Coltyn Carpenter works at a cafe, cleaning tables, serving customers, cooking -- you name it, he does it. But at $8 an hour, California's minimum wage, it's tough to make ends meet.
"To pay rent and things like that is definitely a struggle sometimes," said Carpenter. "And the paycheck isn't always consistent as well, depending upon business and stuff like that."
Carpenter and millions of other minimum-wage workers in the state will likely get a raise soon. Governor Brown and Democratic leaders have reached an agreement backing a pay hike to $9 an hour next summer, then $10 an hour in 2016.
The effort spearheaded by Assemblyman Luis Alejo (D-Salinas) removes the annual cost-of-living adjustment he originally sought, but he is happy with the compromise.
"It at least gives the dignity and respect to workers that when they work full-time and make an honest living, that they could be able to provide for their families and pay their own bills," said Alejo.
The Governor's Office says 25 percent of California children, or 2.4 million, live in a household where at least one parent earns minimum wage.
The governor believes the raise is long overdue for struggling families.
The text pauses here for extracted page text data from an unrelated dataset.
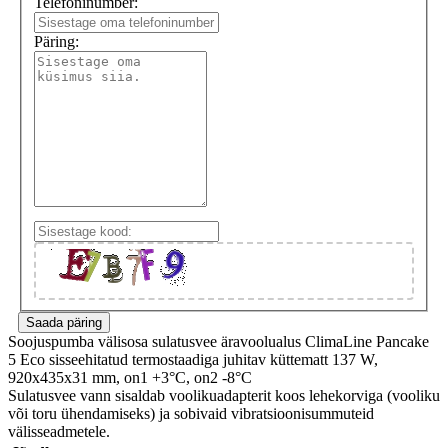
Telefoninumber:
Päring:
Soojuspumba välisosa sulatusvee äravoolualus ClimaLine Pancake
5 Eco sisseehitatud termostaadiga juhitav küttematt 137 W,
920x435x31 mm, on1 +3°C, on2 -8°C
Sulatusvee vann sisaldab voolikuadapterit koos lehekorviga (vooliku
või toru ühendamiseks) ja sobivaid vibratsioonisummuteid
välisseadmetele.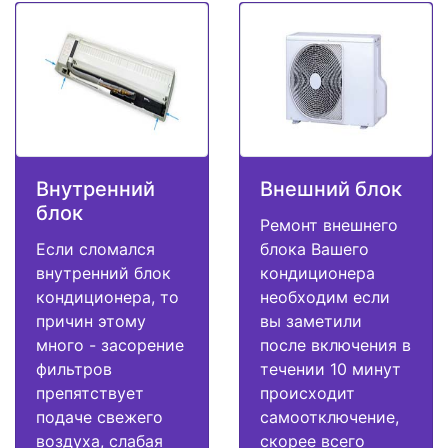
Внутренний
Внешний блок
блок
Ремонт внешнего
Если сломался
блока Вашего
внутренний блок
кондиционера
кондиционера, то
необходим если
причин этому
вы заметили
много - засорение
после включения в
фильтров
течении 10 минут
препятствует
происходит
подаче свежего
самоотключение,
воздуха, слабая
скорее всего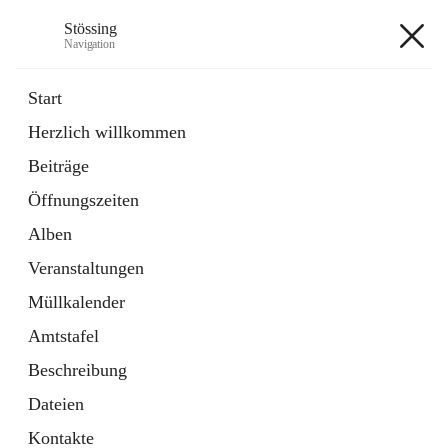
Stössing
Navigation
Stössing
Start
Herzlich willkommen
öffnet
Erhebungsblatt Trinkwasser
Beiträge
in
Datei
neuem
Öffnungszeiten
Tab
öffnet
Kindergarten
in
Ordner
Alben
neuem
Tab
Veranstaltungen
+9
Müllkalender
Amtstafel
Beschreibung
Dateien
Hauptadresse
Kontakte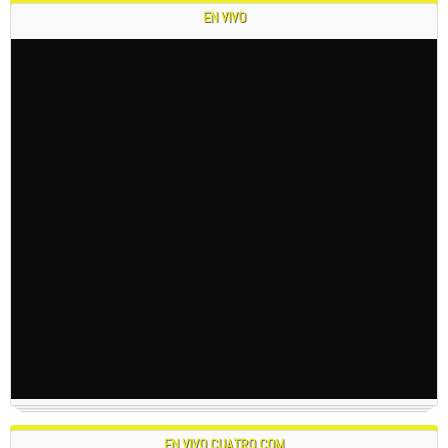
EN VIVO
EN VIVO CUATRO.COM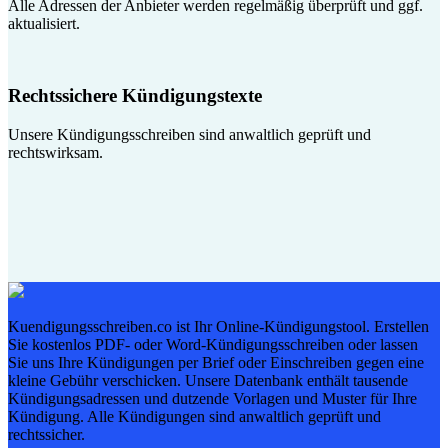
Alle Adressen der Anbieter werden regelmäßig überprüft und ggf.
aktualisiert.
Rechtssichere Kündigungstexte
Unsere Kündigungsschreiben sind anwaltlich geprüft und
rechtswirksam.
Kuendigungsschreiben.co ist Ihr Online-Kündigungstool. Erstellen
Sie kostenlos PDF- oder Word-Kündigungsschreiben oder lassen
Sie uns Ihre Kündigungen per Brief oder Einschreiben gegen eine
kleine Gebühr verschicken. Unsere Datenbank enthält tausende
Kündigungsadressen und dutzende Vorlagen und Muster für Ihre
Kündigung. Alle Kündigungen sind anwaltlich geprüft und
rechtssicher.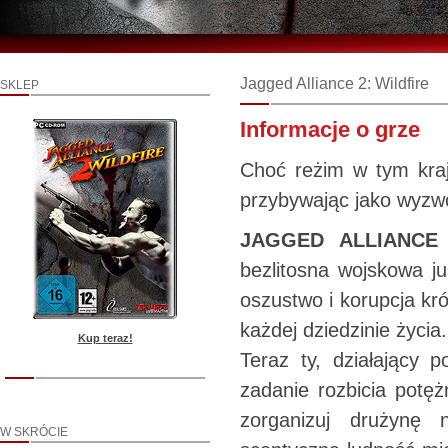
Jagged Alliance 2: Wildfire
SKLEP
Informacje o grze
Choć reżim w tym kraj
przybywając jako wyzwol
JAGGED ALLIANCE 
bezlitosna wojskowa j
oszustwo i korupcja k
każdej dziedzinie życia.
Kup teraz!
Teraz ty, działający 
zadanie rozbicia potę
zorganizuj drużynę 
W SKRÓCIE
But opponents wonder whether this is really the right time to raise the minimum wage. There are two big costs that will hit businesses over the coming year.
Many families still don't know how much the federal /*Affordable Care Act*/ will cost them, and California may have to boost employer contributions to the state's unemployment insurance fund, which is $10 billion in the hole.
"You may create a scenario where employees are going to lose their jobs. So I'm committed to looking at minimum wage," said state Sen. Anthony Cannella (R-Ceres). "I just would like to know those other two costs firsts so that we don't price people out of the labor force right now."
With a Democratic supermajority in the Legislature, though, the proposal is expected to be approved.
"I think that would be awesome for somebody like me who needs it," said Coltyn Carpenter.
California's last minimum wage hike was 2008. Workers in San Francisco, San Jose and the hotel industry in Long Beach are already paid $10 or more per hour.